User Group Disco is the second work in an ongoing series, in which each episode unfolds a different room within the notional architecture of a fictional Institutional building.
This video is set in the Hall of Sculptures, although when the work opens there is nothing there, as the narrator says, that would deserve the name of sculpture. There is just littered debris: defunct, damaged, unidentifiable things. There are also no people here – no apparent human action, and no visible architecture. The only things visible are the objects themselves – a debris comprised of mundane and ubiquitous objects, utensils and ornaments. And these things drift in a black void.
What ensues during the course of the video, is a series of reveries and hallucinations concerning these objects. These dwell upon the Institution that holds them, upon categories of distinction between art objects and social history artefacts and the strange and compulsive desires of consumerism. They draw upon philosophical and historical materialism, surrealism and institutional critique to try and understand what objects are, and what they do.
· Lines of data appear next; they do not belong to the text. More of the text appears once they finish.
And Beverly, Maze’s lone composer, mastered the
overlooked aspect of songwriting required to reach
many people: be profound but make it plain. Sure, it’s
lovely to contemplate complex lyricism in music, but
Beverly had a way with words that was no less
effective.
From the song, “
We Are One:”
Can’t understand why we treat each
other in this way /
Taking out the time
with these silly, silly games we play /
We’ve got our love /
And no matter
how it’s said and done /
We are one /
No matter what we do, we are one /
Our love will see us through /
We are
The various fantasies of the video are linked together by the recurrence of the image of a spiral or turntable and the material phenomenon of shine, occurring upon surfaces of chrome, vinyl, ceramic and glass.
Everything in the video is a bricolage – every image, whether of a stellar constellation or a pornographic dance is derived of existing artefacts and the narration too is a collage of texts, a litany of celebrated male authors. The video draws inspiration from the films of Painleve , and of Resnais , mainly The Styrenes Song and Even Statues Die (with Marker) as well as John Carpenters Assault on Precinct 13 – but is emphatically a video work, exploiting the heterogeneity of that medium to conflate genres of art, fiction, advertising and documentary. The soundtrack, specially commissioned for the video, has been composed by Jem Noble. It comprises an electronic soundscape for the interior of the Hall of Sculptures, interrupted by the occasional melody – and these tunes also are a bricolage of existing things.